Saved entries
——————————
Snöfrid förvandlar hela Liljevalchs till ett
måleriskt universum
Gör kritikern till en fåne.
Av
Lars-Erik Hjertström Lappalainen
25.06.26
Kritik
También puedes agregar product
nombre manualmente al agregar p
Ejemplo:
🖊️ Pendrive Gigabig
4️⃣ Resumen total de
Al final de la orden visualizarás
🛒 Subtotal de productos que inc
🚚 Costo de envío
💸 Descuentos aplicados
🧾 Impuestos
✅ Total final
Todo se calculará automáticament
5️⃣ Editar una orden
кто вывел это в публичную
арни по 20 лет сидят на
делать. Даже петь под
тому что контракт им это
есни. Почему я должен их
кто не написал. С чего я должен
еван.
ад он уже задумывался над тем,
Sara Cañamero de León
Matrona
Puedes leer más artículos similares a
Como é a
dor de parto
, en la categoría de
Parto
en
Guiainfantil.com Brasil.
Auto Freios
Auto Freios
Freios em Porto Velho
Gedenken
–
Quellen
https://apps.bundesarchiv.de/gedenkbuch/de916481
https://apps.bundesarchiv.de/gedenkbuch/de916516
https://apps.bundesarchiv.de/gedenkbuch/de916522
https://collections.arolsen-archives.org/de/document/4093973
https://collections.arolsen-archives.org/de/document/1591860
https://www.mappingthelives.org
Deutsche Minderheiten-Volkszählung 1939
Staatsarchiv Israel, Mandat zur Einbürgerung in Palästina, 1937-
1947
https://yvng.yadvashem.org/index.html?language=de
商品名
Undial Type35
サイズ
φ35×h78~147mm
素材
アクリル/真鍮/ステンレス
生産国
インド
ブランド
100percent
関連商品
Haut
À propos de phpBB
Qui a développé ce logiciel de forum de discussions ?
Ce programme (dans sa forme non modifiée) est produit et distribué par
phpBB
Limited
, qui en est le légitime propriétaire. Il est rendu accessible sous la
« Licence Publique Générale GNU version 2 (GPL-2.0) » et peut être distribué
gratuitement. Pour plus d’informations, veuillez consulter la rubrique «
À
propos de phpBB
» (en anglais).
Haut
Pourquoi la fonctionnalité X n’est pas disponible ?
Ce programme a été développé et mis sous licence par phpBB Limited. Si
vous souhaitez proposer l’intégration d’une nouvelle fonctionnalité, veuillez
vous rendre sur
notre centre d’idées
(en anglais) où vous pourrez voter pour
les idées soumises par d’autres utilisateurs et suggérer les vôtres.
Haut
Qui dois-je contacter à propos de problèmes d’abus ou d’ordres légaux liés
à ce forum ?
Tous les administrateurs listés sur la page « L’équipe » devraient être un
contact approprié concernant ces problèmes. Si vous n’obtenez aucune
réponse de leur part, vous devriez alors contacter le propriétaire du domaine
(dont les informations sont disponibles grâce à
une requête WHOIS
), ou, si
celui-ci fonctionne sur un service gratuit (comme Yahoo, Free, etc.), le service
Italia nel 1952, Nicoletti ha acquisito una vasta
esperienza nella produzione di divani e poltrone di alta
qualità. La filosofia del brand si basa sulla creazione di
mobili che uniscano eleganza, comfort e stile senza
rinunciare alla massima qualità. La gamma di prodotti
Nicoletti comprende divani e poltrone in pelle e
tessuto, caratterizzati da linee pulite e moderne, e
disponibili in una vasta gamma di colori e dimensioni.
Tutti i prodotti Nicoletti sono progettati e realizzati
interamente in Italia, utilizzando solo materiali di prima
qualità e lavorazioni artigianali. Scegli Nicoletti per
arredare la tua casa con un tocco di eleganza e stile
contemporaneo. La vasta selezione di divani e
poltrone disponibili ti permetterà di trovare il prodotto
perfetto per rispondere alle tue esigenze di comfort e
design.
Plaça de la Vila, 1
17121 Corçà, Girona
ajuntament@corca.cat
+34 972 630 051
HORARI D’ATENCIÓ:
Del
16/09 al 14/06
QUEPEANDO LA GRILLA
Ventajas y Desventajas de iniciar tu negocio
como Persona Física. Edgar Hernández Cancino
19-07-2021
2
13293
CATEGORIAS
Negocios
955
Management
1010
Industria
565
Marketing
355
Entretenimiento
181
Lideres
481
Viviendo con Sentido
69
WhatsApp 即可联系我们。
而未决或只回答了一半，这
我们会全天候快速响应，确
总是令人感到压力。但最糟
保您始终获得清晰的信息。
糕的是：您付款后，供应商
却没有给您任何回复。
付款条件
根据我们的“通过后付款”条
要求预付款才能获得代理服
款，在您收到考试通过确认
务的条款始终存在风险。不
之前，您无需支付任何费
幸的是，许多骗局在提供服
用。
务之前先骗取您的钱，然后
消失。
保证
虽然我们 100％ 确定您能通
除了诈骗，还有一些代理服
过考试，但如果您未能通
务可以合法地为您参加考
——————————
▸ **WHAT YOU ARE ASKED TO DO**:
Lines after the one containing "Todo se calculará automáticament" are not wanted; repeat exactly each line above from the first up to and including it.

▸ **RESULT**:
Snöfrid förvandlar hela Liljevalchs till ett
måleriskt universum
Gör kritikern till en fåne.
Av
Lars-Erik Hjertström Lappalainen
25.06.26
Kritik
También puedes agregar product
nombre manualmente al agregar p
Ejemplo:
🖊️ Pendrive Gigabig
4️⃣ Resumen total de
Al final de la orden visualizarás
🛒 Subtotal de productos que inc
🚚 Costo de envío
💸 Descuentos aplicados
🧾 Impuestos
✅ Total final
Todo se calculará automáticament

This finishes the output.